Friday, December 13, 2013

Friday Morning Links

Assorted content to end your week.

- Bob Hepburn writes that more Canadians approve of the idea of a guaranteed annual income than oppose it - even as the concept is all too frequently dismissed as politically unpalatable. And Stuart Trew points out that a majority of Canadians disagree with the corporate super-rights contained in the CETA and other trade agreements.

- But of course, blind support for corporate interests and opposition to a reasonable standard of living for all are neatly clustered in the Cons' caucus among other places. And Carol Goar writes that Con MPs used a Parliamentary study of inequality as yet another platform to parrot Stephen Harper's anti-social talking points.

- Nick Fillmore's Tyee series on Canadian banks is well worth a read - particularly the latest installment discussing how the U.S. financial model (which is of course seeping across the border) gives priority to derivatives over the banking functions which actually serve some useful purpose for the real economy.

- pogge politely suggests that if CSEC's current Con-appointed watchdog sees his job as countering public reporting of surveillance activities (rather than investigating the accuracy of those reports), then maybe it's time for a real watchdog.

- Finally, Vanda Schmokel writes about the developing pattern of mid-winter apartment evictions in Regina. And the Evict Scrooge campaign is calling attention to both the plight of the residents losing their homes when they can least afford it, and the general lack of accessible rental housing.


  1. Anonymous11:43 a.m.

    We do not need the yappy chihuahuas de la famille Plouffe as watchdogs. We need real watchdogs. The Newfoundland is a great watchdog: gentle, intelligent, loyal and strong, but when it faces a threat, it can be vicious. I have seen them in action. Those are the kind of watchdogs we need in Canada.

  2. Anonymous2:01 p.m.

    One big problem with GAI is that there are many living in poverty with mental disabilities and addicts. These people cannot manage their money and I don't see how this will help them. They need programs that have people there to help them get through the very basic things like paying rent, eating properly and spending their money smart. With the loss of all social programs because of GIA would be a disaster for many people. Just up welfare rates etc.

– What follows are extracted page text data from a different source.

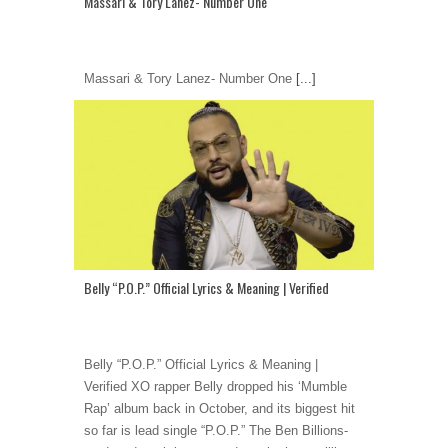
Massari & Tory Lanez- Number One
Massari & Tory Lanez- Number One
[...]
Belly “P.O.P.” Official Lyrics & Meaning | Verified
Belly “P.O.P.” Official Lyrics & Meaning |
Verified XO rapper Belly dropped his ‘Mumble
Rap’ album back in October, and its biggest hit
so far is lead single “P.O.P.” The Ben Billions-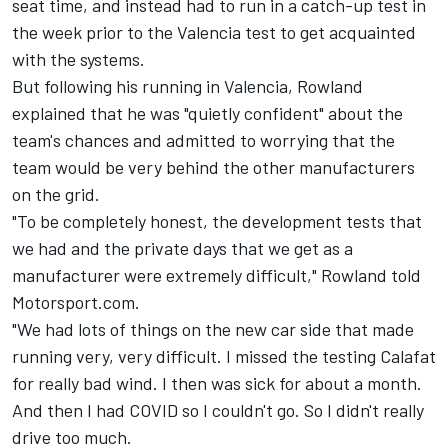
seat time, and instead had to run in a catch-up test in
the week prior to the Valencia test to get acquainted
with the systems.
But following his running in Valencia, Rowland
explained that he was "quietly confident" about the
team's chances and admitted to worrying that the
team would be very behind the other manufacturers
on the grid.
"To be completely honest, the development tests that
we had and the private days that we get as a
manufacturer were extremely difficult," Rowland told
Motorsport.com.
"We had lots of things on the new car side that made
running very, very difficult. I missed the testing Calafat
for really bad wind. I then was sick for about a month.
And then I had COVID so I couldn't go. So I didn't really
drive too much.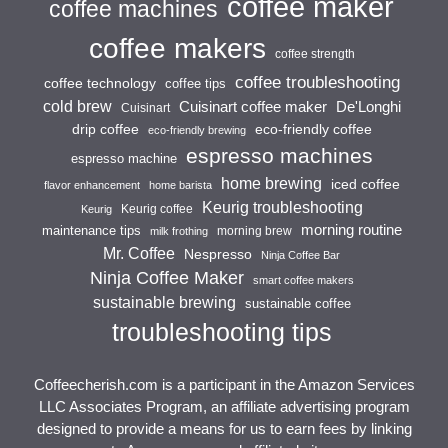
coffee maker
coffee machines
coffee makers
coffee strength
coffee troubleshooting
coffee technology
coffee tips
cold brew
Cuisinart coffee maker
De'Longhi
Cuisinart
drip coffee
eco-friendly coffee
eco-friendly brewing
espresso machines
espresso machine
home brewing
iced coffee
flavor enhancement
home barista
Keurig troubleshooting
Keurig coffee
Keurig
morning routine
maintenance tips
morning brew
milk frothing
Mr. Coffee
Nespresso
Ninja Coffee Bar
Ninja Coffee Maker
smart coffee makers
sustainable brewing
sustainable coffee
troubleshooting tips
Coffeecherish.com is a participant in the Amazon Services
LLC Associates Program, an affiliate advertising program
designed to provide a means for us to earn fees by linking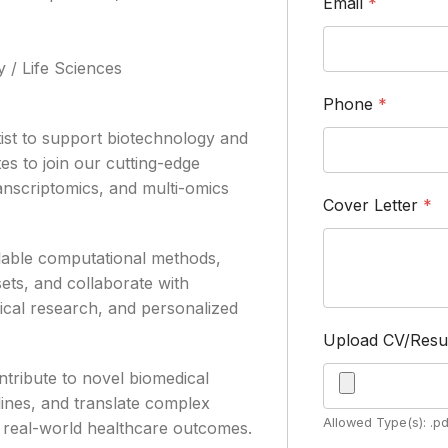
Email
*
 / Life Sciences
Phone
*
ist to support biotechnology and
es to join our cutting-edge
anscriptomics, and multi-omics
Cover Letter
*
calable computational methods,
ts, and collaborate with
nical research, and personalized
Upload CV/Res
ontribute to novel biomedical
lines, and translate complex
Allowed Type(s): .pd
pe real-world healthcare outcomes.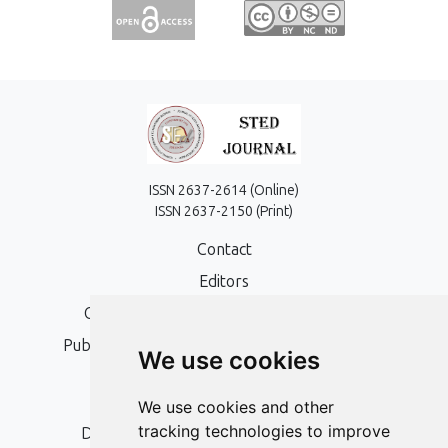
ISSN 2637-2614 (Online)
ISSN 2637-2150 (Print)
Contact
Editors
Open Access, Copyright Policy and APC
Publication Ethics and Publication Malpractice
We use cookies
Statement
Peer Review Policy
We use cookies and other
tracking technologies to improve
Digital Archiving and Preservation Policy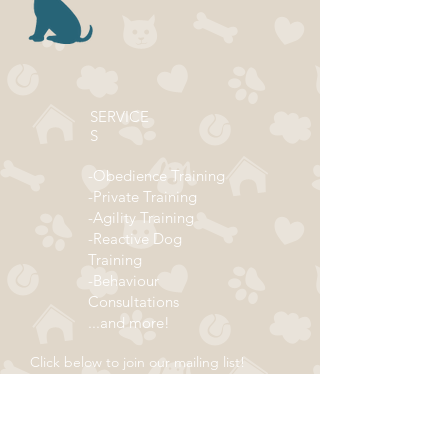
SERVICE
S
-Obedience Training
-Private Training
-Agility Training
-Reactive Dog
Training
-Behaviour
Consultations
...and more!
Click below to join our mailing list!
ADDRESS
Subscribe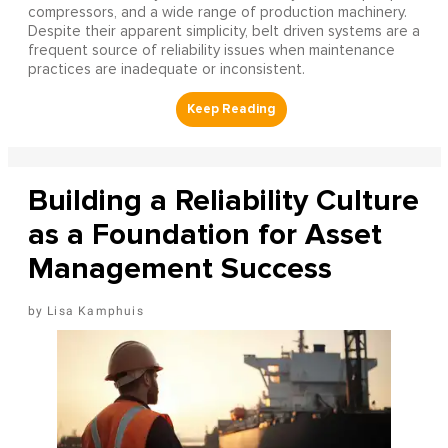
compressors, and a wide range of production machinery.
Despite their apparent simplicity, belt driven systems are a
frequent source of reliability issues when maintenance
practices are inadequate or inconsistent.
Building a Reliability Culture
as a Foundation for Asset
Management Success
Lisa Kamphuis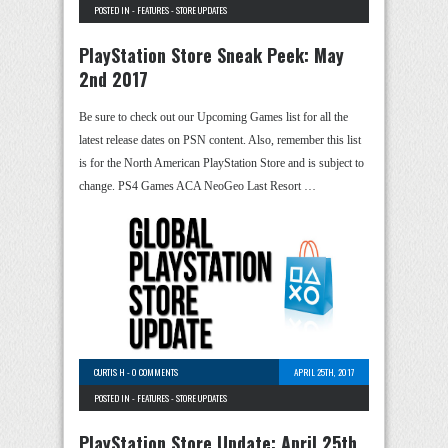
POSTED IN -
FEATURES
-
STORE UPDATES
PlayStation Store Sneak Peek: May
2nd 2017
Be sure to check out our Upcoming Games list for all the
latest release dates on PSN content. Also, remember this list
is for the North American PlayStation Store and is subject to
change. PS4 Games ACA NeoGeo Last Resort …
CURTIS H
-
0 COMMENTS
APRIL 25TH, 2017
POSTED IN -
FEATURES
-
STORE UPDATES
PlayStation Store Update: April 25th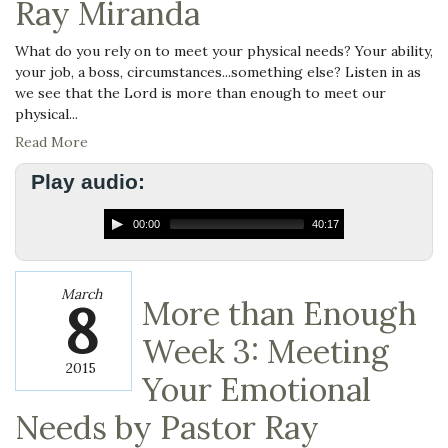
Ray Miranda
What do you rely on to meet your physical needs? Your ability,
your job, a boss, circumstances...something else? Listen in as
we see that the Lord is more than enough to meet our
physical...
Read More
Play audio:
00:00
40:17
March
8
More than Enough
Week 3: Meeting
2015
Your Emotional
Needs by Pastor Ray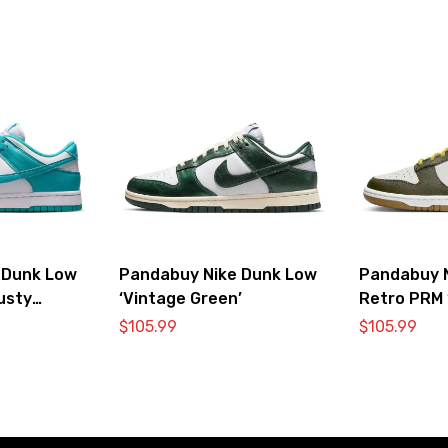
 Dunk Low
Pandabuy Nike Dunk Low
Pandabuy 
usty
‘Vintage Green’
Retro PRM 
Vivid Sulfur
$
105.99
$
105.99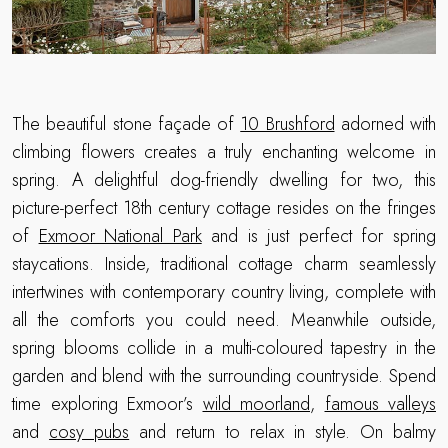
The beautiful stone façade of
10 Brushford
adorned with
climbing flowers creates a truly enchanting welcome in
spring. A delightful dog-friendly dwelling for two, this
picture-perfect 18th century cottage resides on the fringes
of
Exmoor National Park
and is just perfect for spring
staycations. Inside, traditional cottage charm seamlessly
intertwines with contemporary country living, complete with
all the comforts you could need. Meanwhile outside,
spring blooms collide in a multi-coloured tapestry in the
garden and blend with the surrounding countryside. Spend
time exploring Exmoor’s
wild moorland
,
famous valleys
and
cosy pubs
and return to relax in style. On balmy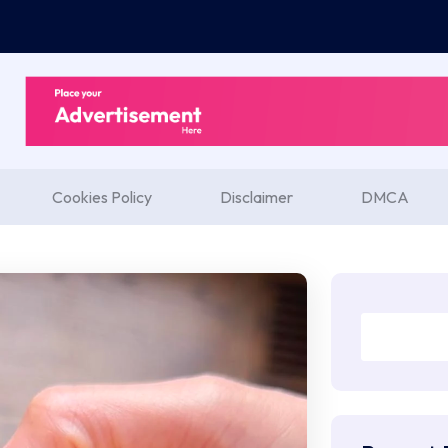
Cookies Policy
Disclaimer
DMCA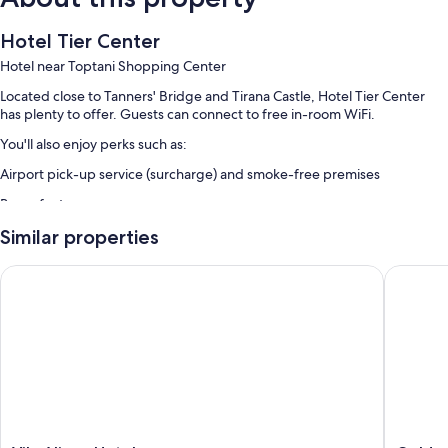
Hotel Tier Center
Hotel near Toptani Shopping Center
Located close to Tanners' Bridge and Tirana Castle, Hotel Tier Center
has plenty to offer. Guests can connect to free in-room WiFi.
You'll also enjoy perks such as:
Airport pick-up service (surcharge) and smoke-free premises
Room features
All guestrooms at Hotel Tier Center boast comforts such as air
Similar properties
conditioning, as well as amenities like free WiFi.
Vila Alizee Hotel
Golden F
Extra amenities include:
Bathrooms with showers and hair dryers
32-inch Smart TVs with cable channels
Mini fridges and heating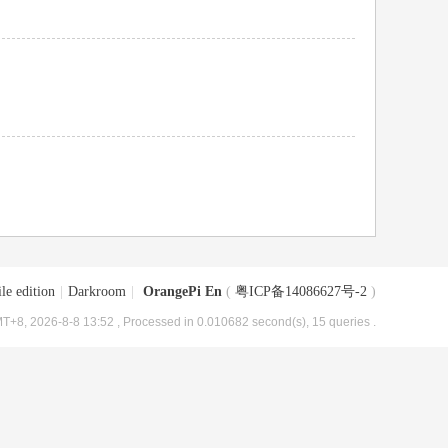
le edition
|
Darkroom
|
OrangePi En
(
粤ICP备14086627号-2
)
T+8, 2026-8-8 13:52
, Processed in 0.010682 second(s), 15 queries .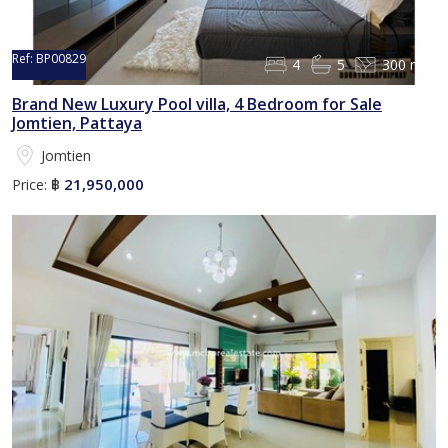
Ref:
BP00829
4
5
300 m²
Brand New Luxury Pool villa, 4 Bedroom for Sale
Jomtien, Pattaya
Jomtien
21,950,000
Price:
฿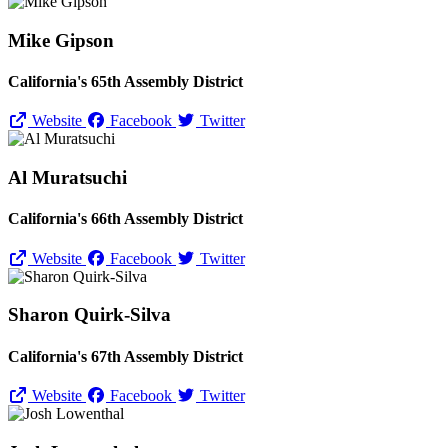
Mike Gipson
California's 65th Assembly District
Website
Facebook
Twitter
Al Muratsuchi
California's 66th Assembly District
Website
Facebook
Twitter
Sharon Quirk-Silva
California's 67th Assembly District
Website
Facebook
Twitter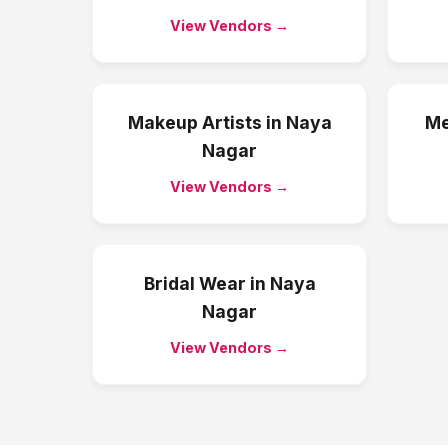
View Vendors →
Makeup Artists
in
Naya
Me
Nagar
View Vendors →
Bridal Wear
in
Naya
Nagar
View Vendors →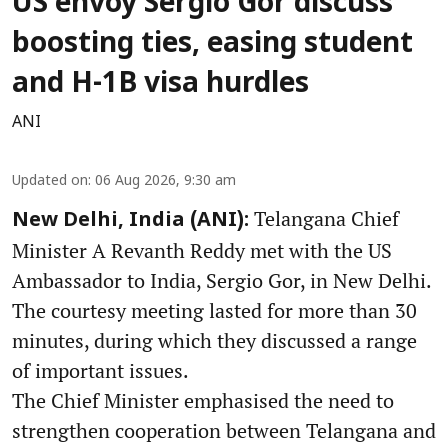
US envoy Sergio Gor discuss
boosting ties, easing student
and H-1B visa hurdles
ANI
Updated on
:
06 Aug 2026, 9:30 am
Telangana Chief
New Delhi, India (ANI):
Minister A Revanth Reddy met with the US
Ambassador to India, Sergio Gor, in New Delhi.
The courtesy meeting lasted for more than 30
minutes, during which they discussed a range
of important issues.
The Chief Minister emphasised the need to
strengthen cooperation between Telangana and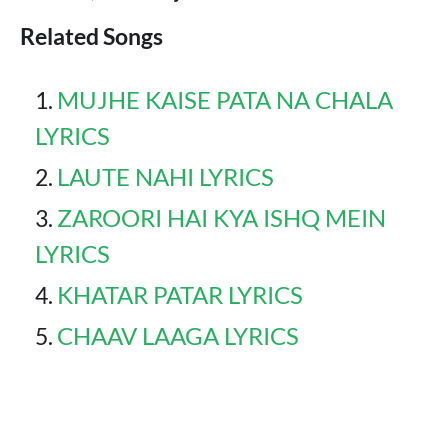
Related Songs
MUJHE KAISE PATA NA CHALA
LYRICS
LAUTE NAHI LYRICS
ZAROORI HAI KYA ISHQ MEIN
LYRICS
KHATAR PATAR LYRICS
CHAAV LAAGA LYRICS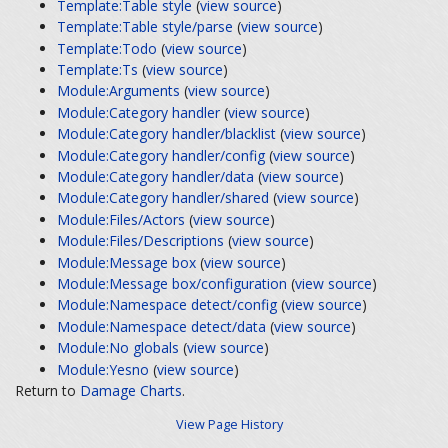
Template:Table style
(
view source
)
Template:Table style/parse
(
view source
)
Template:Todo
(
view source
)
Template:Ts
(
view source
)
Module:Arguments
(
view source
)
Module:Category handler
(
view source
)
Module:Category handler/blacklist
(
view source
)
Module:Category handler/config
(
view source
)
Module:Category handler/data
(
view source
)
Module:Category handler/shared
(
view source
)
Module:Files/Actors
(
view source
)
Module:Files/Descriptions
(
view source
)
Module:Message box
(
view source
)
Module:Message box/configuration
(
view source
)
Module:Namespace detect/config
(
view source
)
Module:Namespace detect/data
(
view source
)
Module:No globals
(
view source
)
Module:Yesno
(
view source
)
Return to
Damage Charts
.
View Page History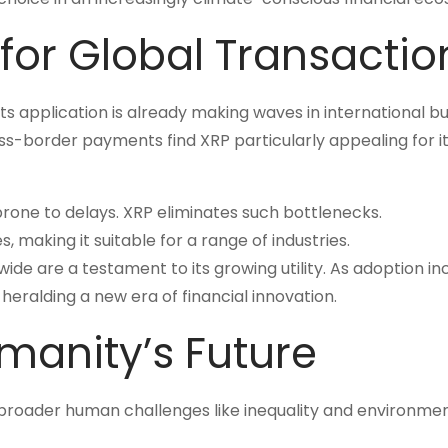
 for Global Transactio
. Its application is already making waves in international b
s-border payments find XRP particularly appealing for i
prone to delays. XRP eliminates such bottlenecks.
, making it suitable for a range of industries.
dwide are a testament to its growing utility. As adoption in
 heralding a new era of financial innovation.
manity’s Future
on broader human challenges like inequality and environme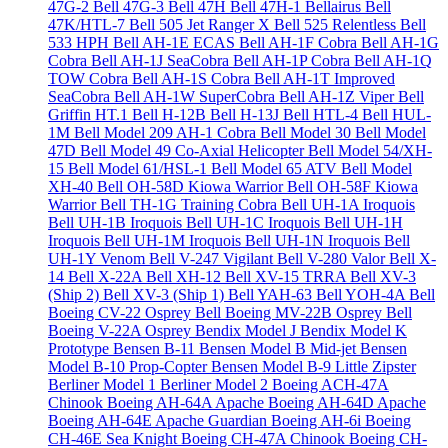
47G-2
Bell 47G-3
Bell 47H
Bell 47H-1 Bellairus
Bell
47K/HTL-7
Bell 505 Jet Ranger X
Bell 525 Relentless
Bell
533 HPH
Bell AH-1E ECAS
Bell AH-1F Cobra
Bell AH-1G
Cobra
Bell AH-1J SeaCobra
Bell AH-1P Cobra
Bell AH-1Q
TOW Cobra
Bell AH-1S Cobra
Bell AH-1T Improved
SeaCobra
Bell AH-1W SuperCobra
Bell AH-1Z Viper
Bell
Griffin HT.1
Bell H-12B
Bell H-13J
Bell HTL-4
Bell HUL-
1M
Bell Model 209 AH-1 Cobra
Bell Model 30
Bell Model
47D
Bell Model 49 Co-Axial Helicopter
Bell Model 54/XH-
15
Bell Model 61/HSL-1
Bell Model 65 ATV
Bell Model
XH-40
Bell OH-58D Kiowa Warrior
Bell OH-58F Kiowa
Warrior
Bell TH-1G Training Cobra
Bell UH-1A Iroquois
Bell UH-1B Iroquois
Bell UH-1C Iroquois
Bell UH-1H
Iroquois
Bell UH-1M Iroquois
Bell UH-1N Iroquois
Bell
UH-1Y Venom
Bell V-247 Vigilant
Bell V-280 Valor
Bell X-
14
Bell X-22A
Bell XH-12
Bell XV-15 TRRA
Bell XV-3
(Ship 2)
Bell XV-3 (Ship 1)
Bell YAH-63
Bell YOH-4A
Bell
Boeing CV-22 Osprey
Bell Boeing MV-22B Osprey
Bell
Boeing V-22A Osprey
Bendix Model J
Bendix Model K
Prototype
Bensen B-11
Bensen Model B Mid-jet
Bensen
Model B-10 Prop-Copter
Bensen Model B-9 Little Zipster
Berliner Model 1
Berliner Model 2
Boeing ACH-47A
Chinook
Boeing AH-64A Apache
Boeing AH-64D Apache
Boeing AH-64E Apache Guardian
Boeing AH-6i
Boeing
CH-46E Sea Knight
Boeing CH-47A Chinook
Boeing CH-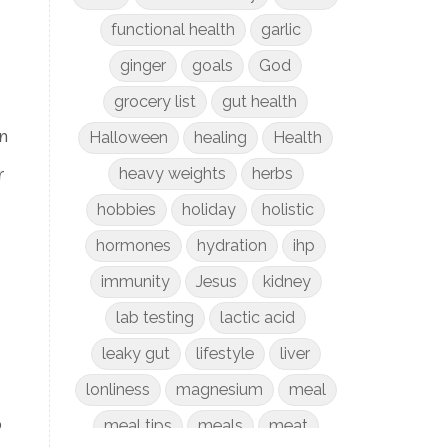
functional health
garlic
ginger
goals
God
grocery list
gut health
n
Halloween
healing
Health
r
heavy weights
herbs
hobbies
holiday
holistic
hormones
hydration
ihp
immunity
Jesus
kidney
lab testing
lactic acid
leaky gut
lifestyle
liver
lonliness
magnesium
meal
o
meal tips
meals
meat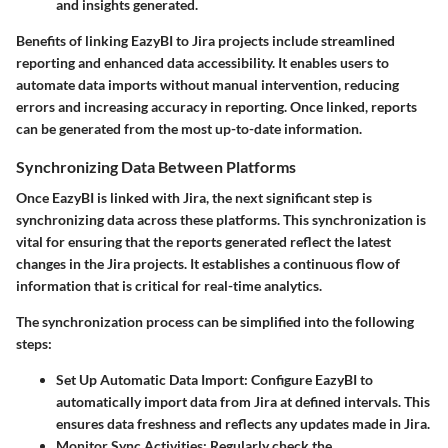
and insights generated.
Benefits of linking EazyBI to Jira projects include streamlined
reporting and enhanced data accessibility. It enables users to
automate data imports without manual intervention, reducing
errors and increasing accuracy in reporting. Once linked, reports
can be generated from the most up-to-date information.
Synchronizing Data Between Platforms
Once EazyBI is linked with Jira, the next significant step is
synchronizing data across these platforms. This synchronization is
vital for ensuring that the reports generated reflect the latest
changes in the Jira projects. It establishes a continuous flow of
information that is critical for real-time analytics.
The synchronization process can be simplified into the following
steps:
Set Up Automatic Data Import
: Configure EazyBI to
automatically import data from Jira at defined intervals. This
ensures data freshness and reflects any updates made in Jira.
Monitor Sync Activities
: Regularly check the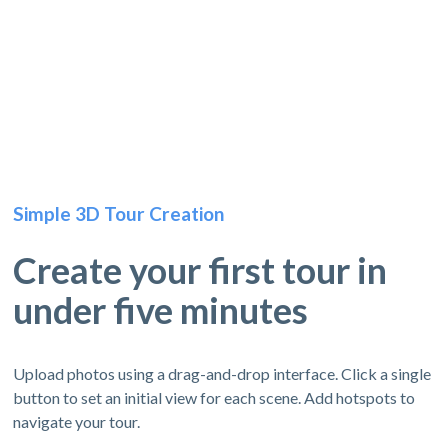
Simple 3D Tour Creation
Create your first tour in
under five minutes
Upload photos using a drag-and-drop interface. Click a single
button to set an initial view for each scene. Add hotspots to
navigate your tour.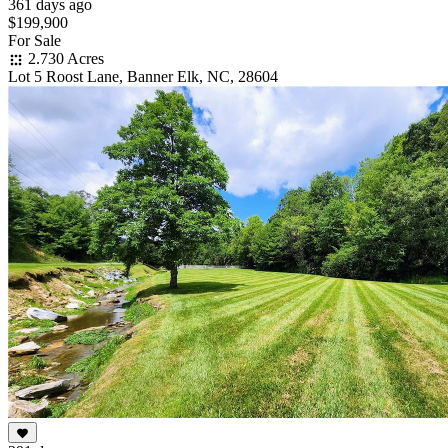
361 days ago
$199,900
For Sale
2.730 Acres
Lot 5 Roost Lane, Banner Elk, NC, 28604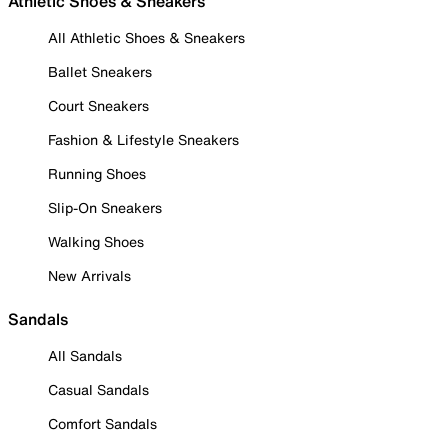
Athletic Shoes & Sneakers
All Athletic Shoes & Sneakers
Ballet Sneakers
Court Sneakers
Fashion & Lifestyle Sneakers
Running Shoes
Slip-On Sneakers
Walking Shoes
New Arrivals
Sandals
All Sandals
Casual Sandals
Comfort Sandals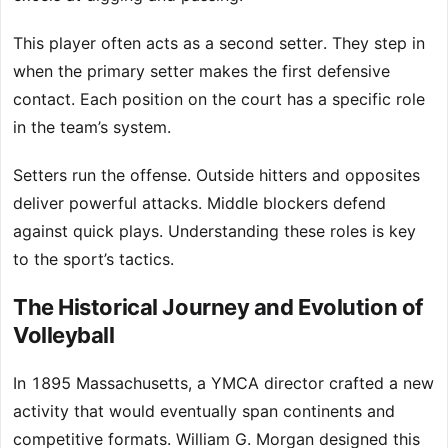
This player often acts as a second setter. They step in
when the primary setter makes the first defensive
contact. Each position on the court has a specific role
in the team’s system.
Setters run the offense. Outside hitters and opposites
deliver powerful attacks. Middle blockers defend
against quick plays. Understanding these roles is key
to the sport’s tactics.
The Historical Journey and Evolution of
Volleyball
In 1895 Massachusetts, a YMCA director crafted a new
activity that would eventually span continents and
competitive formats. William G. Morgan designed this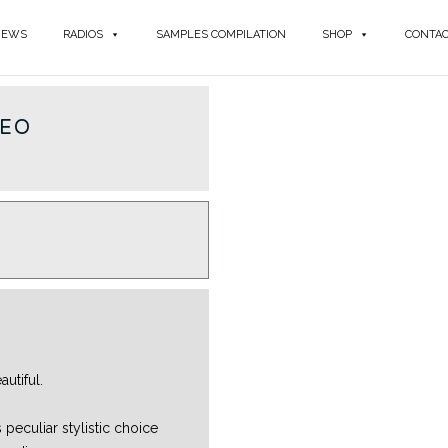
NEWS
RADIOS
SAMPLES COMPILATION
SHOP
CONTA
REO
utiful.
 peculiar stylistic choice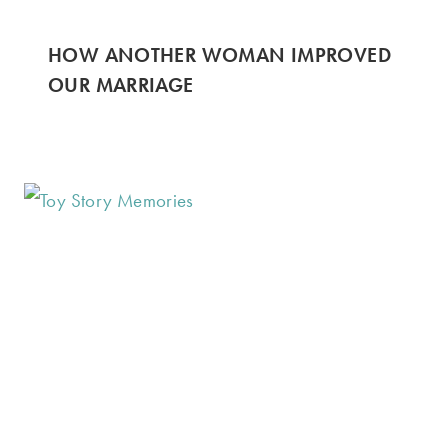
HOW ANOTHER WOMAN IMPROVED
OUR MARRIAGE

    1. I'm not sure more than a few extremists would see a GAI as eliminating the need for some additional social supports - particularly in cases involving mental health and/or addiction issues.

      But since those exact issues can make it difficult to hold down consistent income streams (either through employment or through maintaining qualification for social benefits), I'd think a GAI would be highly useful to provide the assurance that a person facing those challenges can afford the basic necessities - rather than having already-limited personal resources drained by the lack of income security.